10 October 2013

The Charm of Autobiography

James Ashcroft Noble, "The Charm of Autobiography," Impressions & Memories (London: J. M. Dent & Co., 1895), pp. 38-39:
An absolutely unreserved and sincere record of the deeds, words, thoughts, and emotions which have gone to make up the most commonplace life, would be of priceless value in many ways, but most of all, perhaps, would it be valuable in relieving every one who read it of at least a part of that burden of isolation which most people carry with them all their lives.
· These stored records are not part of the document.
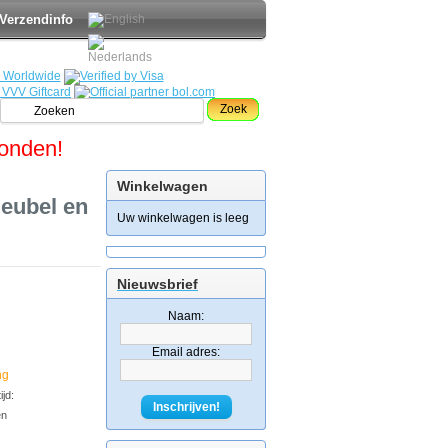
Verzendinfo
Zoek
zonden!
Winkelwagen
eubel en
Uw winkelwagen is leeg
Nieuwsbrief
Naam:
Email adres:
ng
jd:
Inschrijven!
en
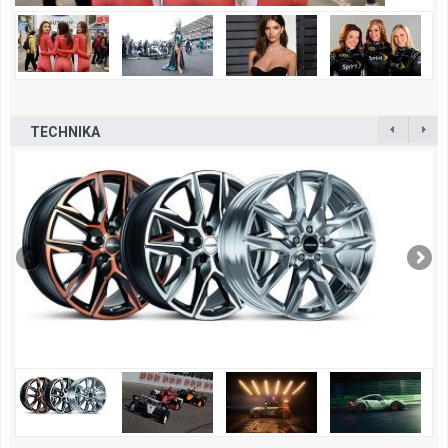
TECHNIKA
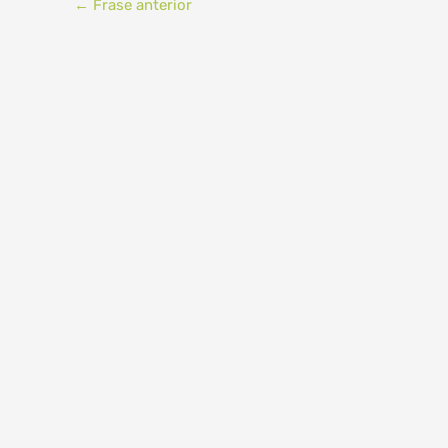
←
Frase anterior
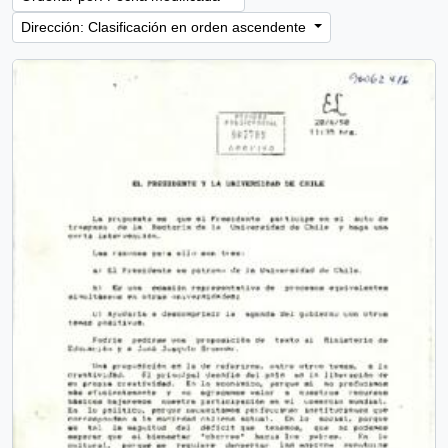
Dirección: Clasificación en orden ascendente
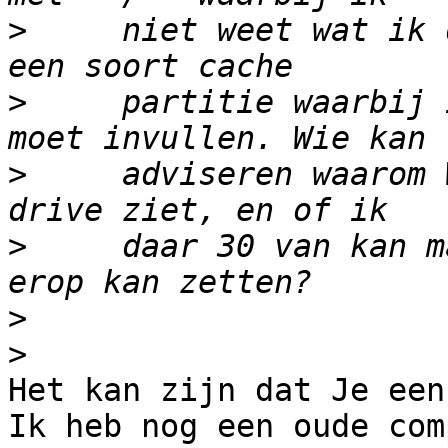
>
     niet weet wat ik 
>
     partitie waarbij 
>
     adviseren waarom 
>
     daar 30 van kan m
>
>
Het kan zijn dat Je een
Ik heb nog een oude com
Nearly everybody, certainly every young person, is fully convinced that some of his experiences are peculiar to himself; and because of this conviction he dare not disclose them, lest he should subject himself to certain misunderstanding and probable reprobation. Then, in some fortunate moment, he takes up the ideal autobiography, the volume in which some other man has disclosed the secrets of his soul, and he finds that what he has supposed to be his own peculiar property or his own peculiar torment, is the property or the torment of this other man as well ; and if of him, why not of a hundred, of a thousand men  of the greater number of the race? Loneliness must always be more or less terrible to a being with a social nature that craves for companionship; and a book which relieves our loneliness by assuring us that what we had mistaken as a sign of alienation from our fellows is really a sign of kinship with them, is a book which enriches our life by giving us a new feeling of being at home in the world.